> _WORK INSTRUCTION_
Copy out each line containing "Miracle" from the entries below.

Stored entries
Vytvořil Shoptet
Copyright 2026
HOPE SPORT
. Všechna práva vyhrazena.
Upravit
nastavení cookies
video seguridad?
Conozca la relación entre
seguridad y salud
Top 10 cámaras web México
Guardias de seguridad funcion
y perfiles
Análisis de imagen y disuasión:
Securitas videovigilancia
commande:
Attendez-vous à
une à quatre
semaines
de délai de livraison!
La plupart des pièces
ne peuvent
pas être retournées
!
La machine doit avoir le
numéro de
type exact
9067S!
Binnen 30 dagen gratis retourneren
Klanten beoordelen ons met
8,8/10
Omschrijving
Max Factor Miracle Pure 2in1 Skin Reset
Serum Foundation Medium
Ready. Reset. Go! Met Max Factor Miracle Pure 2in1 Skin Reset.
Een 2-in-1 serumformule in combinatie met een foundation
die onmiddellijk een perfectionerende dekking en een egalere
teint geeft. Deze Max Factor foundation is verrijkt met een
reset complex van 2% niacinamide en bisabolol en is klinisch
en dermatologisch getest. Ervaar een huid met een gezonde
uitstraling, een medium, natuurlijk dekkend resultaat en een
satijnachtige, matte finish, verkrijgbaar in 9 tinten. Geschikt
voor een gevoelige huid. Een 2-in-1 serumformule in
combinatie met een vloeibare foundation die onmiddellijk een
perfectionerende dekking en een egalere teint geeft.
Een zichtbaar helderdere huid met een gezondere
--
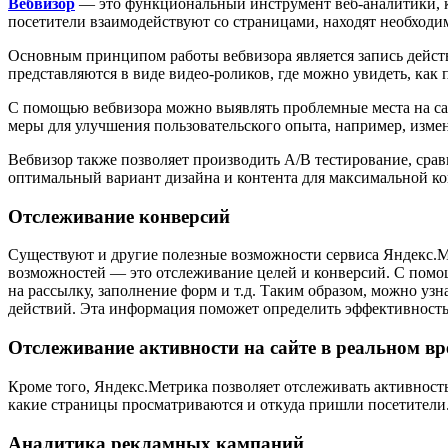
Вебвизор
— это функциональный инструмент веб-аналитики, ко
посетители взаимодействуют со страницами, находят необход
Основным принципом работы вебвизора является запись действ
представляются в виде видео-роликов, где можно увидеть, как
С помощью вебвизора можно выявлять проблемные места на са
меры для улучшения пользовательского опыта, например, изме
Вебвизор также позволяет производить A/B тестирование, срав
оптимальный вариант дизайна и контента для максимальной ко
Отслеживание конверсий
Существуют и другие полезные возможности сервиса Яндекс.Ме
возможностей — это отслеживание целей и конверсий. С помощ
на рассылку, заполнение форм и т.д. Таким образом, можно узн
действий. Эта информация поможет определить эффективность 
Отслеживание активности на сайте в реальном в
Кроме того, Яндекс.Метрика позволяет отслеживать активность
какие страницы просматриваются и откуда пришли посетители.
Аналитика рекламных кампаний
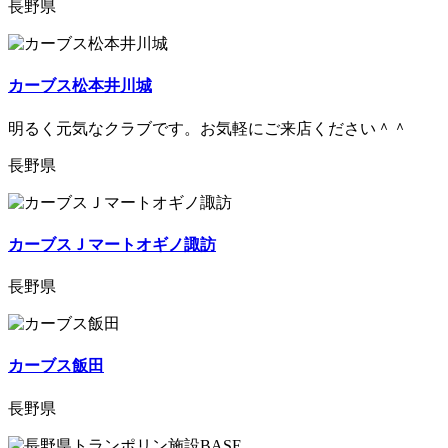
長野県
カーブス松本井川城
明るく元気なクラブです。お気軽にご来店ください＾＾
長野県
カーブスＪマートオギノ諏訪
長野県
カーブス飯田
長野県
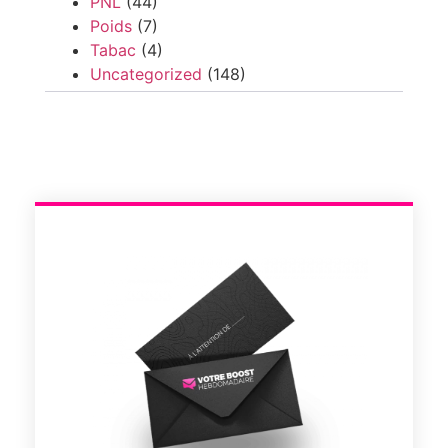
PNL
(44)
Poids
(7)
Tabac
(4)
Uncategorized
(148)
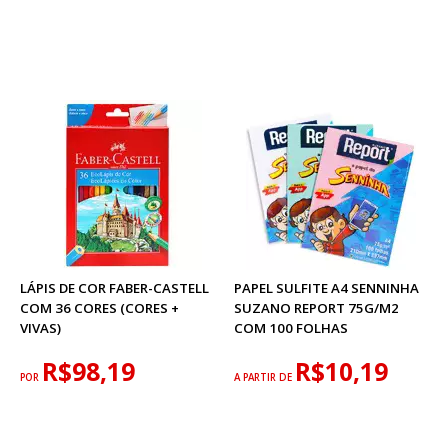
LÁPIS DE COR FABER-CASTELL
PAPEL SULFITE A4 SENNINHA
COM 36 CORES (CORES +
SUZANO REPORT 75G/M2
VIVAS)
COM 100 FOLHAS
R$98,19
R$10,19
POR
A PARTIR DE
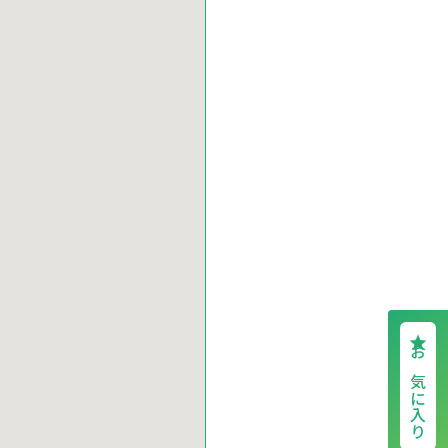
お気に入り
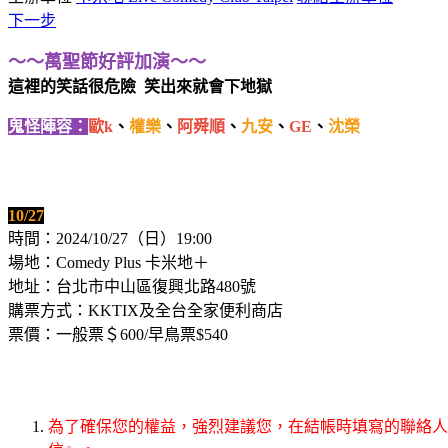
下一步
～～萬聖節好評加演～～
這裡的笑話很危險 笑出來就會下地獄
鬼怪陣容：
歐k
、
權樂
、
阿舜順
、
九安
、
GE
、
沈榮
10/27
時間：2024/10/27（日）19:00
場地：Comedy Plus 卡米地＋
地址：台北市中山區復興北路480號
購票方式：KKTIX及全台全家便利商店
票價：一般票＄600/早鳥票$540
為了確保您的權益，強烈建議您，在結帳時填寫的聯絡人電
* * *
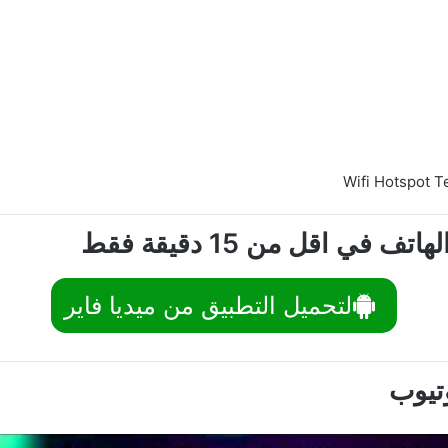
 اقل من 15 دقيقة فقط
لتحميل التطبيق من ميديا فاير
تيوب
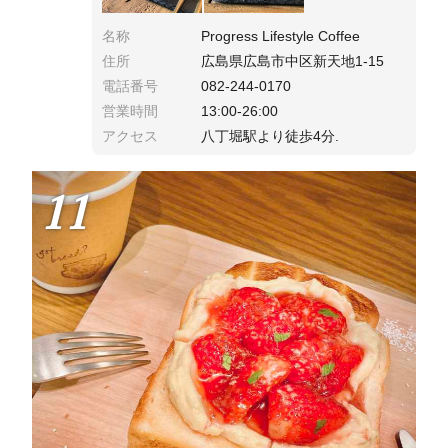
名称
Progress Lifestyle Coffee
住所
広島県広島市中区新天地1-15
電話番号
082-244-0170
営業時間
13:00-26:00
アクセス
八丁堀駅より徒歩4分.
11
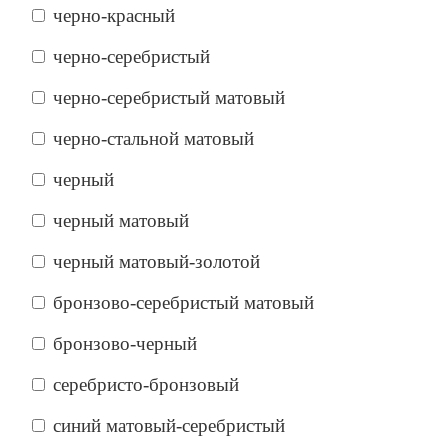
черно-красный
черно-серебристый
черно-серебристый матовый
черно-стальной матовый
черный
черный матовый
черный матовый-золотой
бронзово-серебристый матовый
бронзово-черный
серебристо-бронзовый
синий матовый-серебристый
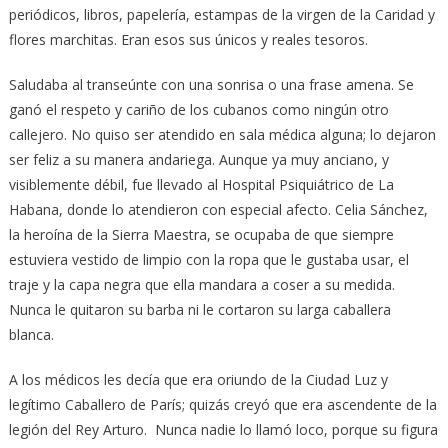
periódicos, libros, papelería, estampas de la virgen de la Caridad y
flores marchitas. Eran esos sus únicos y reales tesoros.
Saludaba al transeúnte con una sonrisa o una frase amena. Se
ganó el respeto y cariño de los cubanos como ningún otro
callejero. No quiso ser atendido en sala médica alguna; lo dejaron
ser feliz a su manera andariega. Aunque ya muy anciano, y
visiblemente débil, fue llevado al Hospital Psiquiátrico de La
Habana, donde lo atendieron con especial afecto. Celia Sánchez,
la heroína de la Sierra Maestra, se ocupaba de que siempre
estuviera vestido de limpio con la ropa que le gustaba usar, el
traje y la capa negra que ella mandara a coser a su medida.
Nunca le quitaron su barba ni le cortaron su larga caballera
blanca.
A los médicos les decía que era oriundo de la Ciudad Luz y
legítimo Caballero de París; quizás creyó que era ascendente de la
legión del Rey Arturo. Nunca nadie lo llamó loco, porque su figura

> _ANSWER BOX_
Max Factor Miracle Pure 2in1 Skin Reset
Ready. Reset. Go! Met Max Factor Miracle Pure 2in1 Skin Reset.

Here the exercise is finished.